Durham Region, for example, was a serious hot spot for homebuyers in the last few months due to its affordable house prices, according to the report.

Ajax, Whitby, Clarington, and Scugog are among the cities "cost-conscious" buyers flocked to, as Re/Max notes the average price of single-detached homes hovered at "just over $1 million in Clarington to just over $1.2 million in Ajax."

The cities and neighbourhoods in each region with the biggest price drops this year

York Region's Whitchurch-Stouffville neighbourhood saw a 22.3% price drop (just over $448,00) since the first few months of the year, with the average price for detached homes going for $1,563,413.

Whitby in Durham Region saw detached homes fall down by just over 19.1% from $1,466,658 to $1,185,858, on average.

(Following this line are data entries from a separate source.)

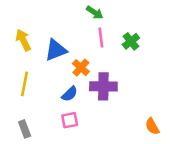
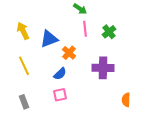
yellow line: (25, 84) -> (24, 66), turned -36
purple cross: (103, 86) -> (103, 68), moved
orange semicircle: (152, 126) -> (126, 100), turned 32

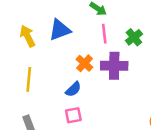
blue triangle: (49, 39) -> (60, 30), moved
yellow line: (24, 66) -> (29, 79), turned 30
purple cross: (103, 68) -> (114, 66), moved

Brampton had the biggest price drop between quarters for Peel Region, with the costs of detached homes falling down by 14.8% (just over $237,000) to an average of $1,369,642.

The detached homes in Oakville in Halton Region went from $2,389,023 to an average of $2,015,326, which is a 15.6% decrease in price.

As for Toronto, the TRREB district that encompasses Church-Yonge Corridor, Cabbagetown South St., Moss and Regent Parks, had the biggest average price drop for detached homes this year. At the start of 2022, these kinds of houses were on the market for $3,121,963 but have since dipped down by over $585,000 (just less than 19%) to an average of $2,535,000.